Look through the material beneath and copy each line with the word "icon".

* _Data under study_:
______________________________
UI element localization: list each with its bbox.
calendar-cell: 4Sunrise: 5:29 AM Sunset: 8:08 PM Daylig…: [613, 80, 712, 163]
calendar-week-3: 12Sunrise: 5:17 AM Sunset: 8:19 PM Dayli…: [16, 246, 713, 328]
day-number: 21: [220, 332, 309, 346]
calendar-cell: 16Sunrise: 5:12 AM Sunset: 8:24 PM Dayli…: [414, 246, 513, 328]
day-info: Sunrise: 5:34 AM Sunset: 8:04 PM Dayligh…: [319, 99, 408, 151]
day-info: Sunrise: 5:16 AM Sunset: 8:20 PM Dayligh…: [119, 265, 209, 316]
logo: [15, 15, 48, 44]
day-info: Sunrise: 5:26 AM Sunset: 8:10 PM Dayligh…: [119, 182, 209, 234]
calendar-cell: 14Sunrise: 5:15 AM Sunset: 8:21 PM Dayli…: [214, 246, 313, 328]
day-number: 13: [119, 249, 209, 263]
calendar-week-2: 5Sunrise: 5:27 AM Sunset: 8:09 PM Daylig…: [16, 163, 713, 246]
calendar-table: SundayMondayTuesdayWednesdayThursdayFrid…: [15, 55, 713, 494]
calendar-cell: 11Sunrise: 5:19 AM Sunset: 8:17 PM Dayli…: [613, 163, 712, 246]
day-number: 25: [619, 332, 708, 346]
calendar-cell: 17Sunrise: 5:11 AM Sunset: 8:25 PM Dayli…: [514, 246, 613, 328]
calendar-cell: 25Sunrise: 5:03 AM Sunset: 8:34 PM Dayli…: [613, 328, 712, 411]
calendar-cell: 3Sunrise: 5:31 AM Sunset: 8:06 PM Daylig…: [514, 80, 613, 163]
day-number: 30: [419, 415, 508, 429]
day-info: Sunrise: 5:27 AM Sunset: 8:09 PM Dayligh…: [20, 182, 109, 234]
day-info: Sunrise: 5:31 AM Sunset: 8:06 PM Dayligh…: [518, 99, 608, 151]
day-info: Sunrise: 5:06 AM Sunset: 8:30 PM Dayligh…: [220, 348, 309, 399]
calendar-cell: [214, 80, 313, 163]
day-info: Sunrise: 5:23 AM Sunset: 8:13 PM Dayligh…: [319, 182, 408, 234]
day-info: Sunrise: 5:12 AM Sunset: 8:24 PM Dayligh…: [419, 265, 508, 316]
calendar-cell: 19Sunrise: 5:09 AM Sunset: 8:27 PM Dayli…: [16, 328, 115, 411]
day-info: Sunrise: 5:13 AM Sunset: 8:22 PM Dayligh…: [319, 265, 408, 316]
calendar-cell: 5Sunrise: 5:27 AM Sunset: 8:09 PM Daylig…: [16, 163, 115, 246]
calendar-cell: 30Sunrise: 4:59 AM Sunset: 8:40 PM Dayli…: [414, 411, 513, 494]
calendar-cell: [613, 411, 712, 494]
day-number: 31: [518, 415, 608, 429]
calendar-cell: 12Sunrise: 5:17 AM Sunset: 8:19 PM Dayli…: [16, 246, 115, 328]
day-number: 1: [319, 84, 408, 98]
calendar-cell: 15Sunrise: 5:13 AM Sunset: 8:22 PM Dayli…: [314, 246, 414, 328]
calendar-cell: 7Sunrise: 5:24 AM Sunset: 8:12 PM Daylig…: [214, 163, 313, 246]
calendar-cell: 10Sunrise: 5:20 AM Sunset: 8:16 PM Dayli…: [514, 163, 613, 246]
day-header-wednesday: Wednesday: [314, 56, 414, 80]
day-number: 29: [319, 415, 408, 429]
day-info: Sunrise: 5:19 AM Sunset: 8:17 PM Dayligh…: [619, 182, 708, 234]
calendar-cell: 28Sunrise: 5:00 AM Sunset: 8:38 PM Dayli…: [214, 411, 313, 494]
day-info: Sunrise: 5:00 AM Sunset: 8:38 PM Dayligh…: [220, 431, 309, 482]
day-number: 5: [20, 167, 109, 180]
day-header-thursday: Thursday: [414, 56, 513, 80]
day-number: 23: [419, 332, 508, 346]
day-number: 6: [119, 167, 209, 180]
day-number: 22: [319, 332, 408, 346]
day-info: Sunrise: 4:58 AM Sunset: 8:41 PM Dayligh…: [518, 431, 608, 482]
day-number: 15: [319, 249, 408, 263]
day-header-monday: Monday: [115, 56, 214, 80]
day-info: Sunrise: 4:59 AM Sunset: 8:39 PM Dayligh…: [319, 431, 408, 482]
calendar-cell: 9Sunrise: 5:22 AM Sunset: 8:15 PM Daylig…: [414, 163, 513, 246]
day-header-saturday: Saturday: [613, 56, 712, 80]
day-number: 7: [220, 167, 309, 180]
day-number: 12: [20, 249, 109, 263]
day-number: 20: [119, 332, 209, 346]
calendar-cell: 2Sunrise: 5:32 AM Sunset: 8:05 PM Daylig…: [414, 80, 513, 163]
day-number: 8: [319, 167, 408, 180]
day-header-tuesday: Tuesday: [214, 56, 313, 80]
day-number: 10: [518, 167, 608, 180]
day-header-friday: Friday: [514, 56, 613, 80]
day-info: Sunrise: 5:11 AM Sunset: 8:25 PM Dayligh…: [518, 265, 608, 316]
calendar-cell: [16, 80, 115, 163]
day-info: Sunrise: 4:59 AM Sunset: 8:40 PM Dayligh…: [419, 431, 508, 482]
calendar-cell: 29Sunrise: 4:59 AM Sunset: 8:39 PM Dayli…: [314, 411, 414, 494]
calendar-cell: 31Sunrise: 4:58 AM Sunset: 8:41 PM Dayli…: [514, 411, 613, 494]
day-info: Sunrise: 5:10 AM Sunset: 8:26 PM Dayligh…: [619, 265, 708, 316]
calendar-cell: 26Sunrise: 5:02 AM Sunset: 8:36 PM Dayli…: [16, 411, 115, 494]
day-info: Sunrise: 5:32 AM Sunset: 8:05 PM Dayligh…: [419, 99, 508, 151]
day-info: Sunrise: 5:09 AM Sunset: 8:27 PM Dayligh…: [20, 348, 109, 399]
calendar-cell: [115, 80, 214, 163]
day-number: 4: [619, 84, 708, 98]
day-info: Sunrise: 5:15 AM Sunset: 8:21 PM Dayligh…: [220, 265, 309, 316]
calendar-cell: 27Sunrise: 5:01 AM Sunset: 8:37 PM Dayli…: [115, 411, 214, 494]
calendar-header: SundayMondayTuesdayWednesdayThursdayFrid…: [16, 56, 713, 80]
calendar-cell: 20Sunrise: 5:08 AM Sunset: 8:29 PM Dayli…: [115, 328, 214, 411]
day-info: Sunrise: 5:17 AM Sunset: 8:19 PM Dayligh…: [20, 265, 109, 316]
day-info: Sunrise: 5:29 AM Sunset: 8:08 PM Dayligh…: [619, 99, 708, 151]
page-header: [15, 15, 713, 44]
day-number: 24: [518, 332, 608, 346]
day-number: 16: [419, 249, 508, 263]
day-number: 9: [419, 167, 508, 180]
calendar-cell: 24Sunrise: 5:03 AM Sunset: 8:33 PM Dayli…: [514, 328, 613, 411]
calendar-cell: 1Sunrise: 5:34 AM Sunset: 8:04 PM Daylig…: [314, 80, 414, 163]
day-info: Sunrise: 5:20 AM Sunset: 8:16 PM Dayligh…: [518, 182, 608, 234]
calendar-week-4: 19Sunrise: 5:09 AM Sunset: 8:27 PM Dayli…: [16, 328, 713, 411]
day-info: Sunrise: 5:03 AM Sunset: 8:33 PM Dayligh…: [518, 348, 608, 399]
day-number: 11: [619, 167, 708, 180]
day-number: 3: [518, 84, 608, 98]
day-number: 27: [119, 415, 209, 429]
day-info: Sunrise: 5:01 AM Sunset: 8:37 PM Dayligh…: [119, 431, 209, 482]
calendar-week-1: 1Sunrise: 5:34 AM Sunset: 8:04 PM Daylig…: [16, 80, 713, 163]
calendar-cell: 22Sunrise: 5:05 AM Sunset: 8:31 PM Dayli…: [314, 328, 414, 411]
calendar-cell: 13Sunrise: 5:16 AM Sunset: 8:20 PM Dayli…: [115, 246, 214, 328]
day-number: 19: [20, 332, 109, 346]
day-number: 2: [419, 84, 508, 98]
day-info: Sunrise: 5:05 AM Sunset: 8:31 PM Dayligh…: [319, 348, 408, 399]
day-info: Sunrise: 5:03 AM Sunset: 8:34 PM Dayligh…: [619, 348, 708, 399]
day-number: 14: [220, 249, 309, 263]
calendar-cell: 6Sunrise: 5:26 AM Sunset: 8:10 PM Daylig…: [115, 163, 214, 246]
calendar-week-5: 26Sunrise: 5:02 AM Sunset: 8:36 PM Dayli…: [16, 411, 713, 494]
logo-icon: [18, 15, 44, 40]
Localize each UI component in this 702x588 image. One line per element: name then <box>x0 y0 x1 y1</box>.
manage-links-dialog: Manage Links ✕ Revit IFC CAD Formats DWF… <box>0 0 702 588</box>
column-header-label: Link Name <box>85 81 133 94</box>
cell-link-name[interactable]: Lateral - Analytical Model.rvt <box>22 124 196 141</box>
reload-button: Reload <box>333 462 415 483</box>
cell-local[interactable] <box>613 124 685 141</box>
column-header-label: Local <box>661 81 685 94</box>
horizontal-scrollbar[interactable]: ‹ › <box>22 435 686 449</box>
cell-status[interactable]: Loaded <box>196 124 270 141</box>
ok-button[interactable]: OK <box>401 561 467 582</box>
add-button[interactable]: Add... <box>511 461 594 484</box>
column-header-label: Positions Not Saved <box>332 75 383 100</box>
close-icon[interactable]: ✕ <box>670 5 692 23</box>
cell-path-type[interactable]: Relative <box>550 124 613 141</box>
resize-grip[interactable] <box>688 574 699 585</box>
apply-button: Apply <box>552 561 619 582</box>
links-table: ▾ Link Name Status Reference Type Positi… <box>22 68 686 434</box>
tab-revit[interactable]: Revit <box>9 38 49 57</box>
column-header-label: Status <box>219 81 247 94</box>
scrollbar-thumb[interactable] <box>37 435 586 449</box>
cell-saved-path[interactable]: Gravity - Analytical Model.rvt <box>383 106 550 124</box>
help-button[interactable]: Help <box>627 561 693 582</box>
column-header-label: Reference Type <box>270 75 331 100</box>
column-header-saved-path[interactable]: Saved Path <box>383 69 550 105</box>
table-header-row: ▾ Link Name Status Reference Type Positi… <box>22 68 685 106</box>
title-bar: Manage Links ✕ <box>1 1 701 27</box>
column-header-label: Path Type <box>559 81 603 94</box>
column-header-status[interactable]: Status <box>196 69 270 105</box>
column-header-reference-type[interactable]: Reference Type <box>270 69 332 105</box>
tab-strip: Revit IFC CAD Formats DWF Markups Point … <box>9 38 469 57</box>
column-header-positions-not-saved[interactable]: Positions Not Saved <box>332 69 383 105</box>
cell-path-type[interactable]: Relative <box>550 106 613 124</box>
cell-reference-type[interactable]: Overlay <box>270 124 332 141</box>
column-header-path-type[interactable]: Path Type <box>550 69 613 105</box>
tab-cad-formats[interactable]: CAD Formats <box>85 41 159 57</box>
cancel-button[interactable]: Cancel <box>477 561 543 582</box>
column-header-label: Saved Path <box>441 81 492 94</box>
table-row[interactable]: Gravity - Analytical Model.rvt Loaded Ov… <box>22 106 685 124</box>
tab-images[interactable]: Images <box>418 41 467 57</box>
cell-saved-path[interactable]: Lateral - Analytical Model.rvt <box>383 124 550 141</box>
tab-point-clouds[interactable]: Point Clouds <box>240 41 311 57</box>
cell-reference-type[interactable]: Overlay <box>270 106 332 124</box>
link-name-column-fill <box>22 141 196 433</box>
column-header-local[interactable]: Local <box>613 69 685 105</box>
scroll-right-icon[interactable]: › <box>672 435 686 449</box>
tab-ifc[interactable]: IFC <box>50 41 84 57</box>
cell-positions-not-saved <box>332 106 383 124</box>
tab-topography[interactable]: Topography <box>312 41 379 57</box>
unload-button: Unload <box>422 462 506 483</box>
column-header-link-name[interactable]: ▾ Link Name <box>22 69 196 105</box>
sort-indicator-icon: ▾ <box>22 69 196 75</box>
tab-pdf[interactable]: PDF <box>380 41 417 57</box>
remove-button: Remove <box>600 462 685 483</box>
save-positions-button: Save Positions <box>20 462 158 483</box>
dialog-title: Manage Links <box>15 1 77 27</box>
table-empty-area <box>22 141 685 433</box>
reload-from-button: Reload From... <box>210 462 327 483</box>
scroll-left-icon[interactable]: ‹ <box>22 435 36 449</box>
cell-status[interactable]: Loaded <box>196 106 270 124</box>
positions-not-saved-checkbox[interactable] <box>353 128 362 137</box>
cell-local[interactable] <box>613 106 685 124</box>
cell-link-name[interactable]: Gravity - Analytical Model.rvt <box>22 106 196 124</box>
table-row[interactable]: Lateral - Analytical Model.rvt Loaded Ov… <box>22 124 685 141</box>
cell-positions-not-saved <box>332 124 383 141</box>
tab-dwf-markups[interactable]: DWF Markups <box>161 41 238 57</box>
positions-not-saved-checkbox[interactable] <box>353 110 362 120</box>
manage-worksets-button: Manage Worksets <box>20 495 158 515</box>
______________________________
* _Completed task_:
logo-icon: [18, 15, 44, 40]
close-icon[interactable]: ✕ <box>670 5 692 23</box>
scroll-right-icon[interactable]: › <box>672 435 686 449</box>
sort-indicator-icon: ▾ <box>22 69 196 75</box>
scroll-left-icon[interactable]: ‹ <box>22 435 36 449</box>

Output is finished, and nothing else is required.